[Rendered page images]

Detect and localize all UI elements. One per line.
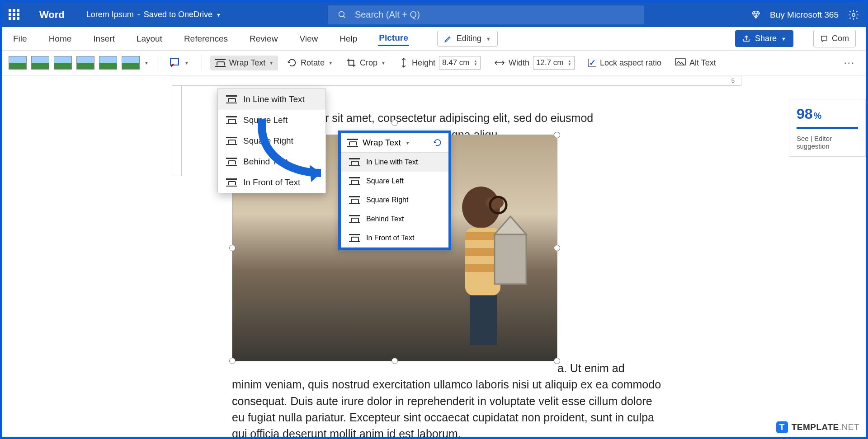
chevron-down-icon: ▼ <box>216 12 221 18</box>
tab-review[interactable]: Review <box>249 32 278 46</box>
editor-suggestions-link[interactable]: See | Editor suggestion <box>797 135 858 150</box>
watermark-suffix: .NET <box>839 422 859 432</box>
float-wrap-option-square-right[interactable]: Square Right <box>341 191 448 210</box>
wrap-option-label: Square Left <box>366 177 404 185</box>
resize-handle[interactable] <box>229 245 236 251</box>
spinner-icon[interactable]: ▲▼ <box>474 60 477 66</box>
wrap-inline-icon <box>349 158 360 166</box>
picture-style-6[interactable] <box>122 56 140 70</box>
float-wrap-option-front[interactable]: In Front of Text <box>341 229 448 248</box>
picture-style-5[interactable] <box>99 56 117 70</box>
tab-references[interactable]: References <box>183 32 229 46</box>
picture-style-4[interactable] <box>76 56 94 70</box>
lock-aspect-group[interactable]: ✓ Lock aspect ratio <box>584 56 666 70</box>
border-icon <box>170 58 181 67</box>
floating-wrap-label: Wrap Text <box>363 138 401 148</box>
tab-home[interactable]: Home <box>48 32 73 46</box>
float-wrap-option-inline[interactable]: In Line with Text <box>341 153 448 172</box>
tab-file[interactable]: File <box>12 32 28 46</box>
float-wrap-option-square-left[interactable]: Square Left <box>341 172 448 191</box>
app-launcher-icon[interactable] <box>9 9 20 21</box>
rotate-icon[interactable] <box>433 138 442 147</box>
watermark-badge-icon: T <box>776 421 788 433</box>
app-name: Word <box>39 9 65 21</box>
share-button[interactable]: Share ▼ <box>735 30 793 47</box>
alt-text-button[interactable]: Alt Text <box>670 56 721 70</box>
gear-icon[interactable] <box>848 9 859 21</box>
picture-style-3[interactable] <box>54 56 72 70</box>
comments-label: Com <box>832 34 849 43</box>
spinner-icon[interactable]: ▲▼ <box>568 60 571 66</box>
floating-wrap-panel: Wrap Text ▼ In Line with Text Square Lef… <box>338 131 451 250</box>
height-input[interactable]: 8.47 cm▲▼ <box>439 56 481 70</box>
rotate-button[interactable]: Rotate ▼ <box>283 55 337 70</box>
wrap-front-icon <box>349 234 360 242</box>
picture-border-button[interactable]: ▼ <box>165 56 193 70</box>
tab-insert[interactable]: Insert <box>92 32 116 46</box>
diamond-icon <box>751 10 761 20</box>
wrap-option-label: Square Right <box>366 196 408 204</box>
save-status: Saved to OneDrive <box>144 10 212 19</box>
editing-label: Editing <box>457 34 481 43</box>
chevron-down-icon[interactable]: ▼ <box>144 61 149 65</box>
wrap-right-icon <box>349 196 360 204</box>
checkbox-icon[interactable]: ✓ <box>588 59 596 67</box>
document-title-area[interactable]: Lorem Ipsum - Saved to OneDrive ▼ <box>86 10 221 19</box>
crop-icon <box>346 58 356 68</box>
editing-mode-button[interactable]: Editing ▼ <box>437 31 498 47</box>
tab-view[interactable]: View <box>298 32 319 46</box>
resize-handle[interactable] <box>554 132 560 138</box>
ruler-mark: 5 <box>731 77 735 84</box>
chevron-down-icon: ▼ <box>269 61 274 65</box>
wrap-text-icon <box>215 59 226 67</box>
wrap-behind-icon <box>349 215 360 223</box>
width-group: Width 12.7 cm▲▼ <box>490 53 579 72</box>
svg-rect-14 <box>470 295 497 345</box>
wrap-option-label: In Front of Text <box>366 234 414 242</box>
ribbon-overflow[interactable]: ··· <box>840 54 859 71</box>
wrap-front-icon <box>226 178 237 187</box>
rotate-handle[interactable] <box>392 120 398 126</box>
alt-text-label: Alt Text <box>689 58 716 68</box>
wrap-option-behind[interactable]: Behind Text <box>218 151 326 172</box>
wrap-option-label: Behind Text <box>243 157 288 167</box>
wrap-inline-icon <box>226 95 237 103</box>
width-input[interactable]: 12.7 cm▲▼ <box>533 56 575 70</box>
float-wrap-option-behind[interactable]: Behind Text <box>341 210 448 229</box>
wrap-text-icon <box>347 139 358 147</box>
picture-style-1[interactable] <box>9 56 27 70</box>
width-value: 12.7 cm <box>536 58 563 67</box>
rotate-label: Rotate <box>301 58 325 68</box>
wrap-option-square-right[interactable]: Square Right <box>218 131 326 151</box>
comments-button[interactable]: Com <box>813 30 856 47</box>
crop-button[interactable]: Crop ▼ <box>342 55 390 70</box>
tab-help[interactable]: Help <box>339 32 358 46</box>
tab-picture[interactable]: Picture <box>378 31 409 46</box>
wrap-option-front[interactable]: In Front of Text <box>218 172 326 193</box>
pen-icon <box>444 35 452 43</box>
alt-text-icon <box>675 58 686 67</box>
search-icon <box>338 10 347 19</box>
height-value: 8.47 cm <box>442 58 469 67</box>
svg-point-2 <box>852 13 855 16</box>
wrap-option-label: In Line with Text <box>243 94 305 104</box>
svg-rect-12 <box>495 234 526 284</box>
editor-score-card[interactable]: 98 % See | Editor suggestion <box>789 99 866 157</box>
wrap-option-square-left[interactable]: Square Left <box>218 110 326 131</box>
svg-marker-13 <box>495 216 526 234</box>
chevron-down-icon: ▼ <box>486 36 491 42</box>
wrap-text-label: Wrap Text <box>229 58 265 68</box>
picture-style-2[interactable] <box>31 56 49 70</box>
floating-wrap-header[interactable]: Wrap Text ▼ <box>341 133 448 153</box>
wrap-text-dropdown: In Line with Text Square Left Square Rig… <box>217 89 326 193</box>
wrap-option-inline[interactable]: In Line with Text <box>218 89 326 110</box>
wrap-option-label: Behind Text <box>366 215 404 223</box>
search-input[interactable]: Search (Alt + Q) <box>328 5 644 24</box>
watermark: T TEMPLATE.NET <box>776 421 859 433</box>
wrap-text-button[interactable]: Wrap Text ▼ <box>210 56 278 70</box>
buy-link[interactable]: Buy Microsoft 365 <box>770 10 839 20</box>
chevron-down-icon: ▼ <box>781 36 786 42</box>
tab-layout[interactable]: Layout <box>136 32 163 46</box>
share-icon <box>742 35 750 43</box>
resize-handle[interactable] <box>554 245 560 251</box>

PROBLEM TO WORK ON
Could you output every record above exactly as it appears, without the pictures?

REPLY TO THE TASK
Detect and localize all UI elements. One per line.
chevron-down-icon: ▼ <box>216 12 221 18</box>
tab-review[interactable]: Review <box>249 32 278 46</box>
editor-suggestions-link[interactable]: See | Editor suggestion <box>797 135 858 150</box>
watermark-suffix: .NET <box>839 422 859 432</box>
float-wrap-option-square-right[interactable]: Square Right <box>341 191 448 210</box>
wrap-option-label: Square Left <box>366 177 404 185</box>
resize-handle[interactable] <box>229 245 236 251</box>
spinner-icon[interactable]: ▲▼ <box>474 60 477 66</box>
wrap-inline-icon <box>349 158 360 166</box>
picture-style-6[interactable] <box>122 56 140 70</box>
float-wrap-option-front[interactable]: In Front of Text <box>341 229 448 248</box>
picture-style-5[interactable] <box>99 56 117 70</box>
tab-references[interactable]: References <box>183 32 229 46</box>
picture-style-4[interactable] <box>76 56 94 70</box>
lock-aspect-group[interactable]: ✓ Lock aspect ratio <box>584 56 666 70</box>
border-icon <box>170 58 181 67</box>
floating-wrap-label: Wrap Text <box>363 138 401 148</box>
tab-home[interactable]: Home <box>48 32 73 46</box>
float-wrap-option-inline[interactable]: In Line with Text <box>341 153 448 172</box>
tab-file[interactable]: File <box>12 32 28 46</box>
float-wrap-option-square-left[interactable]: Square Left <box>341 172 448 191</box>
app-launcher-icon[interactable] <box>9 9 20 21</box>
rotate-icon[interactable] <box>433 138 442 147</box>
watermark-badge-icon: T <box>776 421 788 433</box>
app-name: Word <box>39 9 65 21</box>
share-button[interactable]: Share ▼ <box>735 30 793 47</box>
alt-text-button[interactable]: Alt Text <box>670 56 721 70</box>
gear-icon[interactable] <box>848 9 859 21</box>
picture-style-3[interactable] <box>54 56 72 70</box>
comments-label: Com <box>832 34 849 43</box>
spinner-icon[interactable]: ▲▼ <box>568 60 571 66</box>
floating-wrap-panel: Wrap Text ▼ In Line with Text Square Lef… <box>338 131 451 250</box>
height-input[interactable]: 8.47 cm▲▼ <box>439 56 481 70</box>
rotate-button[interactable]: Rotate ▼ <box>283 55 337 70</box>
wrap-front-icon <box>349 234 360 242</box>
picture-border-button[interactable]: ▼ <box>165 56 193 70</box>
tab-insert[interactable]: Insert <box>92 32 116 46</box>
diamond-icon <box>751 10 761 20</box>
wrap-option-label: Square Right <box>366 196 408 204</box>
save-status: Saved to OneDrive <box>144 10 212 19</box>
editing-label: Editing <box>457 34 481 43</box>
chevron-down-icon[interactable]: ▼ <box>144 61 149 65</box>
wrap-right-icon <box>349 196 360 204</box>
checkbox-icon[interactable]: ✓ <box>588 59 596 67</box>
document-title-area[interactable]: Lorem Ipsum - Saved to OneDrive ▼ <box>86 10 221 19</box>
crop-icon <box>346 58 356 68</box>
editing-mode-button[interactable]: Editing ▼ <box>437 31 498 47</box>
tab-view[interactable]: View <box>298 32 319 46</box>
resize-handle[interactable] <box>554 132 560 138</box>
ruler-mark: 5 <box>731 77 735 84</box>
chevron-down-icon: ▼ <box>269 61 274 65</box>
wrap-text-icon <box>215 59 226 67</box>
wrap-behind-icon <box>349 215 360 223</box>
width-group: Width 12.7 cm▲▼ <box>490 53 579 72</box>
svg-rect-14 <box>470 295 497 345</box>
wrap-option-label: In Front of Text <box>366 234 414 242</box>
ribbon-overflow[interactable]: ··· <box>840 54 859 71</box>
wrap-front-icon <box>226 178 237 187</box>
rotate-handle[interactable] <box>392 120 398 126</box>
alt-text-label: Alt Text <box>689 58 716 68</box>
wrap-option-behind[interactable]: Behind Text <box>218 151 326 172</box>
wrap-option-label: Behind Text <box>243 157 288 167</box>
wrap-inline-icon <box>226 95 237 103</box>
width-input[interactable]: 12.7 cm▲▼ <box>533 56 575 70</box>
float-wrap-option-behind[interactable]: Behind Text <box>341 210 448 229</box>
wrap-text-icon <box>347 139 358 147</box>
picture-style-1[interactable] <box>9 56 27 70</box>
width-value: 12.7 cm <box>536 58 563 67</box>
rotate-label: Rotate <box>301 58 325 68</box>
wrap-option-square-right[interactable]: Square Right <box>218 131 326 151</box>
comments-button[interactable]: Com <box>813 30 856 47</box>
crop-button[interactable]: Crop ▼ <box>342 55 390 70</box>
tab-help[interactable]: Help <box>339 32 358 46</box>
tab-picture[interactable]: Picture <box>378 31 409 46</box>
wrap-option-front[interactable]: In Front of Text <box>218 172 326 193</box>
pen-icon <box>444 35 452 43</box>
alt-text-icon <box>675 58 686 67</box>
search-icon <box>338 10 347 19</box>
height-value: 8.47 cm <box>442 58 469 67</box>
svg-point-2 <box>852 13 855 16</box>
wrap-option-label: In Line with Text <box>243 94 305 104</box>
svg-rect-12 <box>495 234 526 284</box>
editor-score-card[interactable]: 98 % See | Editor suggestion <box>789 99 866 157</box>
wrap-option-square-left[interactable]: Square Left <box>218 110 326 131</box>
svg-marker-13 <box>495 216 526 234</box>
chevron-down-icon: ▼ <box>486 36 491 42</box>
wrap-text-label: Wrap Text <box>229 58 265 68</box>
picture-style-2[interactable] <box>31 56 49 70</box>
floating-wrap-header[interactable]: Wrap Text ▼ <box>341 133 448 153</box>
wrap-text-dropdown: In Line with Text Square Left Square Rig… <box>217 89 326 193</box>
wrap-option-inline[interactable]: In Line with Text <box>218 89 326 110</box>
wrap-option-label: Behind Text <box>366 215 404 223</box>
search-input[interactable]: Search (Alt + Q) <box>328 5 644 24</box>
watermark: T TEMPLATE.NET <box>776 421 859 433</box>
wrap-text-button[interactable]: Wrap Text ▼ <box>210 56 278 70</box>
buy-link[interactable]: Buy Microsoft 365 <box>770 10 839 20</box>
chevron-down-icon: ▼ <box>781 36 786 42</box>
tab-layout[interactable]: Layout <box>136 32 163 46</box>
share-icon <box>742 35 750 43</box>
resize-handle[interactable] <box>554 245 560 251</box>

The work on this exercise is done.